Bottom line just flash'm then back up then flash another and so on, that way if you get tired of one just go back to the other. Hell I got 4 roms stored right now but I've been sticking with CM9 kang as of late.... NICE!


----------



## mcp770 (Jun 11, 2011)

partychick64 said:


> im in gummy right now... can someone post screen shots of bugless beast please


It looks like stock.

Sent from my Galaxy Nexus


----------



## NewAge (Aug 17, 2011)

Spydersilk said:


> AOKP gets my vote with the monster mod pack in the theme section.
> 
> Sent from my Galaxy Nexus using Tapatalk


Ditto, except I went with Stock Digiblue modpack. Stock kernel. Great battery, very stable, the most unique drop down toggles.

Sent from my Xoom using RootzWiki


----------



## SoDroid (Jul 30, 2011)

Axiom 2.1 and greater are awesome! Stable, fast, great battery life and nice features.

AOKP has great features not found in any ROMs yet and is very fast!
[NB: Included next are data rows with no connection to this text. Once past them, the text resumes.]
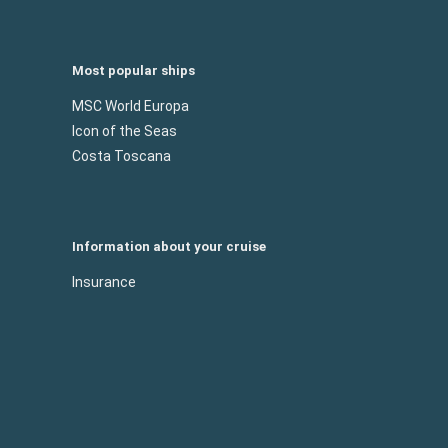
Most popular ships
MSC World Europa
Icon of the Seas
Costa Toscana
Information about your cruise
Insurance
Heard great things about gummy but have yet to flash it.


----------



## nhat (Aug 21, 2011)

every rom i've used is stable and fast, just like the next one. every rom i've used has gotten the same battery life, give or take an hour.
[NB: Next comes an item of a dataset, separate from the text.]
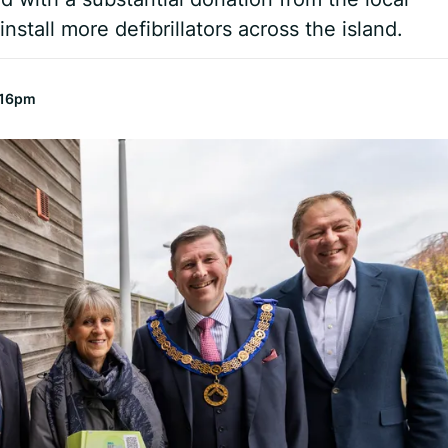
nstall more defibrillators across the island.
:16pm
however, the rom with the most fun mods and features is aokp...even though i don't even use most of the features. i'd still be on wookie 1.1 if it had pull-down toggles and a modified lockscreen with music controls.


----------



## partychick64 (Nov 5, 2011)

mcp770 said:


> It looks like stock.
> 
> Sent from my Galaxy Nexus


does it have the widgests on the notification bar? and is battery showed in percentage like in gummy?


----------



## droidrage729 (Jun 17, 2011)

Not much said about it but dark aosp over on mydroidworld is very good.stock mostly with % in battery and custom lock screen.

Sent from my Galaxy Nexus using Tapatalk


----------



## TheBiles (Oct 20, 2011)

I'm loving AOKP with Franco's kernel.

Sent from my Galaxy Nexus using Tapatalk


----------



## datsyuk (Dec 19, 2011)

I've flashed every ROM here and cm9 kang is my favorite with Franco's kernel. Haven't found anything faster.

Sent from my Galaxy Nexus


----------



## Redflea (Jun 7, 2011)

datsyuk said:


> I've flashed every ROM here and cm9 kang is my favorite with Franco's kernel. Haven't found anything faster.
> 
> Sent from my Galaxy Nexus


Agree, Winner00's CM9 Kang + Franco's kennel is my top combination...but frankly, you'd have to look very hard to find a bad ROM, they are all pretty much stable and smooth. We have great devs...









Sent from my Touchpad using Tapatalk


----------